Given the listing below, write out exactly the lines starting with the line that has "Alltagstipps (359, 43)" and going on through the line that has "l'assistance informatique. (378, 537)", both kept.

DATASET section start

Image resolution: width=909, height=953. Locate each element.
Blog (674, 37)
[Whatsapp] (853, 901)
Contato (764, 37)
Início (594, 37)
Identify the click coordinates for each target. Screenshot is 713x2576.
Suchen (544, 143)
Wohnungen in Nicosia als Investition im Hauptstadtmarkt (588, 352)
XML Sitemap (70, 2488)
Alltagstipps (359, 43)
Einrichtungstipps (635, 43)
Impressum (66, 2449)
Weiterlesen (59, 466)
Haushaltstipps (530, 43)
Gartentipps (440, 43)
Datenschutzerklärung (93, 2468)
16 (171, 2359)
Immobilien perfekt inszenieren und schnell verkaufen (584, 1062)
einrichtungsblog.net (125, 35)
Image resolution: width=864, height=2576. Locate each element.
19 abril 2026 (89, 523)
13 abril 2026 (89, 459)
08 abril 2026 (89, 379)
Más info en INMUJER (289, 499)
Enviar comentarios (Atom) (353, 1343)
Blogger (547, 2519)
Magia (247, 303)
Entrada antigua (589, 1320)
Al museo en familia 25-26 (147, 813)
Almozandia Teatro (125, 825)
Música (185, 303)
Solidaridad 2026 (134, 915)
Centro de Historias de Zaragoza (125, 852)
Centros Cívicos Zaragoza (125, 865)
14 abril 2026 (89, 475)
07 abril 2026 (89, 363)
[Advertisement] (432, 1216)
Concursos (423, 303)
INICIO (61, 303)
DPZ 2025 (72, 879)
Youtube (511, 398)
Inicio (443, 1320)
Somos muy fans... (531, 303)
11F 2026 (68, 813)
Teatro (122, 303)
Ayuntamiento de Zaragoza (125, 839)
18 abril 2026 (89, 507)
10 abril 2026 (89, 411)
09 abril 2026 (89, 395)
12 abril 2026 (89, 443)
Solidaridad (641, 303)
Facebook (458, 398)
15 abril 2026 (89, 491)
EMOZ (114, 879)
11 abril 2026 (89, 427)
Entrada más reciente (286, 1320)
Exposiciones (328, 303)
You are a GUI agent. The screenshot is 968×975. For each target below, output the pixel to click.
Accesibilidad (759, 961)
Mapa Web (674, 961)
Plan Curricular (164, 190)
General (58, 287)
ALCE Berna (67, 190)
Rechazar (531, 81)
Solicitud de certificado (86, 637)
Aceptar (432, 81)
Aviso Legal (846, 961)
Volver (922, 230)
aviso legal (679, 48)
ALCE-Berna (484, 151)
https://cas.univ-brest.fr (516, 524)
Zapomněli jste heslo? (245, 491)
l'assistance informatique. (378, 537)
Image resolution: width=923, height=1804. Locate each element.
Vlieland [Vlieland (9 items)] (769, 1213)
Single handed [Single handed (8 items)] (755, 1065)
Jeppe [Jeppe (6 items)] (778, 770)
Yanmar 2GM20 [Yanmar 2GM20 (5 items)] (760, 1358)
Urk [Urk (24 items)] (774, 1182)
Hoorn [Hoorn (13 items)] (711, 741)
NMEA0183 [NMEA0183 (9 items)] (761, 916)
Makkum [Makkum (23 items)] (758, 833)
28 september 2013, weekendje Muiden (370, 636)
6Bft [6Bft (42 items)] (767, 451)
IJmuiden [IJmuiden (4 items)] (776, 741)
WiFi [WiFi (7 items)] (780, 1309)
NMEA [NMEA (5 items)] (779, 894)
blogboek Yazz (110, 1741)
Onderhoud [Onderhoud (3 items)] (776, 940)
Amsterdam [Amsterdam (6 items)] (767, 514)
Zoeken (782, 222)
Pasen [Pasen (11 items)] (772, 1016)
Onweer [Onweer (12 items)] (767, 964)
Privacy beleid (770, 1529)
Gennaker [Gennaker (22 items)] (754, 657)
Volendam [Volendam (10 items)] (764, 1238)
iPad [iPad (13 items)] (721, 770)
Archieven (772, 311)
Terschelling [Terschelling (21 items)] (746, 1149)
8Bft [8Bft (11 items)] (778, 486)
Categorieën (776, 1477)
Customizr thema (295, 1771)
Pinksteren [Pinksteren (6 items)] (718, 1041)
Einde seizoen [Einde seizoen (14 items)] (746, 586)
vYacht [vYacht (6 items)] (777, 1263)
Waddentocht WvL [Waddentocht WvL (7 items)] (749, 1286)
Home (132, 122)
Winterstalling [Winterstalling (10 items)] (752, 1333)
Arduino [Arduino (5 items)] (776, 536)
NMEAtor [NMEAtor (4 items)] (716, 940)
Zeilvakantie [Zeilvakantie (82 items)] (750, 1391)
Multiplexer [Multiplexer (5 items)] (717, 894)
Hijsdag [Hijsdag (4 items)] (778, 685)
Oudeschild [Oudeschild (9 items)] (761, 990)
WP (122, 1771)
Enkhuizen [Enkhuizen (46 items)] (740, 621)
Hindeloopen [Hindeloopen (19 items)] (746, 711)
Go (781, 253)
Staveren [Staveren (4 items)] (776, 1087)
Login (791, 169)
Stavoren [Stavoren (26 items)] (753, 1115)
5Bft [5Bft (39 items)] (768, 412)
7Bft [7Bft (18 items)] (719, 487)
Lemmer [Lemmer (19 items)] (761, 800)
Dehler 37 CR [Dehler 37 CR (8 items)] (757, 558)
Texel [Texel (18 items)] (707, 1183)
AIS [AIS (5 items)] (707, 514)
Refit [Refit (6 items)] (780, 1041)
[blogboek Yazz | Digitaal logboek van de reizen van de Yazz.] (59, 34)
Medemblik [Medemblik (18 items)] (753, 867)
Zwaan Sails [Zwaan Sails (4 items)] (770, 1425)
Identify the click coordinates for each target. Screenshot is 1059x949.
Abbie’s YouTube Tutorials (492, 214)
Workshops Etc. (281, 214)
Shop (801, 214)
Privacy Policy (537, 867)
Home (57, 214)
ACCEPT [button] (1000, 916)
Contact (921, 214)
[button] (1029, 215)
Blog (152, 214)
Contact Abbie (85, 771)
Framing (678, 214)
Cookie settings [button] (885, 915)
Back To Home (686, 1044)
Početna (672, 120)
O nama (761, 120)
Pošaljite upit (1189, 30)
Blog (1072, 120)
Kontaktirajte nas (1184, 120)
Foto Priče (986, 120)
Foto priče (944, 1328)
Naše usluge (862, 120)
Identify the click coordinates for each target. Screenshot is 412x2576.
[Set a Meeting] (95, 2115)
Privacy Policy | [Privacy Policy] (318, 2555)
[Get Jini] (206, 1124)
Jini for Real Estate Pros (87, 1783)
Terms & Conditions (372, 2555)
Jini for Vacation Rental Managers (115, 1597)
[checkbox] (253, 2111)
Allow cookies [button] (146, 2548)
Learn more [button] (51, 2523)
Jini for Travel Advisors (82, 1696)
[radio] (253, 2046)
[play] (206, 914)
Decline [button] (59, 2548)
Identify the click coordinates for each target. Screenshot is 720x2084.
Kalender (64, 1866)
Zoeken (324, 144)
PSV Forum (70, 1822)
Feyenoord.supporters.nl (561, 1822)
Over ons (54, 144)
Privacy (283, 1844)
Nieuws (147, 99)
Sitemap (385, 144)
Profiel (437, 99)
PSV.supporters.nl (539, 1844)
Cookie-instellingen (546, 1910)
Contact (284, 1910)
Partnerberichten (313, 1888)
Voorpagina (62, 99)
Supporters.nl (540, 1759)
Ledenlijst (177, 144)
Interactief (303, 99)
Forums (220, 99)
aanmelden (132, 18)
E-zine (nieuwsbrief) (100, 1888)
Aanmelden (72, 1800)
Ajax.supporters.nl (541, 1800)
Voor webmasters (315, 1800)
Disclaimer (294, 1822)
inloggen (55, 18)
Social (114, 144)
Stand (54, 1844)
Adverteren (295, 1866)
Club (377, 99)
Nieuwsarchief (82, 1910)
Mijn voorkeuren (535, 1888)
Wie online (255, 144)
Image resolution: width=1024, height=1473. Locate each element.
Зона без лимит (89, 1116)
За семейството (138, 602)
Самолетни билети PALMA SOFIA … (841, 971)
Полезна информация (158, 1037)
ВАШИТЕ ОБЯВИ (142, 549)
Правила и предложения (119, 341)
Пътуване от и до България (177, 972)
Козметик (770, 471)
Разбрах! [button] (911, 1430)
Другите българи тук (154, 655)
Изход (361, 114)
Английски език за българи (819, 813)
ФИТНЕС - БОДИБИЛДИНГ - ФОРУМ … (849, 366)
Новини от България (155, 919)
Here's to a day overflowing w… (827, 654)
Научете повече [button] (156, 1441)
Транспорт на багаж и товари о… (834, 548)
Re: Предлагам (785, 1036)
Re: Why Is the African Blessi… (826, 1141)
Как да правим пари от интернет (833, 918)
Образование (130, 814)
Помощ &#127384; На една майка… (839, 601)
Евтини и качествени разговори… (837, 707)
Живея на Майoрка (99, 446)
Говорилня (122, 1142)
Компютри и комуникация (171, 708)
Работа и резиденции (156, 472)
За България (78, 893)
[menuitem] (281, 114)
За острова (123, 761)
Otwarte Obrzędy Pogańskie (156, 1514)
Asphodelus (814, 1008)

DATASET section end

▸ **FINISHED TASK**:
Alltagstipps (359, 43)
Einrichtungstipps (635, 43)
Impressum (66, 2449)
Weiterlesen (59, 466)
Haushaltstipps (530, 43)
Gartentipps (440, 43)
Datenschutzerklärung (93, 2468)
16 (171, 2359)
Immobilien perfekt inszenieren und schnell verkaufen (584, 1062)
einrichtungsblog.net (125, 35)
Image resolution: width=864, height=2576. Locate each element.
19 abril 2026 (89, 523)
13 abril 2026 (89, 459)
08 abril 2026 (89, 379)
Más info en INMUJER (289, 499)
Enviar comentarios (Atom) (353, 1343)
Blogger (547, 2519)
Magia (247, 303)
Entrada antigua (589, 1320)
Al museo en familia 25-26 (147, 813)
Almozandia Teatro (125, 825)
Música (185, 303)
Solidaridad 2026 (134, 915)
Centro de Historias de Zaragoza (125, 852)
Centros Cívicos Zaragoza (125, 865)
14 abril 2026 (89, 475)
07 abril 2026 (89, 363)
[Advertisement] (432, 1216)
Concursos (423, 303)
INICIO (61, 303)
DPZ 2025 (72, 879)
Youtube (511, 398)
Inicio (443, 1320)
Somos muy fans... (531, 303)
11F 2026 (68, 813)
Teatro (122, 303)
Ayuntamiento de Zaragoza (125, 839)
18 abril 2026 (89, 507)
10 abril 2026 (89, 411)
09 abril 2026 (89, 395)
12 abril 2026 (89, 443)
Solidaridad (641, 303)
Facebook (458, 398)
15 abril 2026 (89, 491)
EMOZ (114, 879)
11 abril 2026 (89, 427)
Entrada más reciente (286, 1320)
Exposiciones (328, 303)
You are a GUI agent. The screenshot is 968×975. For each target below, output the pixel to click.
Accesibilidad (759, 961)
Mapa Web (674, 961)
Plan Curricular (164, 190)
General (58, 287)
ALCE Berna (67, 190)
Rechazar (531, 81)
Solicitud de certificado (86, 637)
Aceptar (432, 81)
Aviso Legal (846, 961)
Volver (922, 230)
aviso legal (679, 48)
ALCE-Berna (484, 151)
https://cas.univ-brest.fr (516, 524)
Zapomněli jste heslo? (245, 491)
l'assistance informatique. (378, 537)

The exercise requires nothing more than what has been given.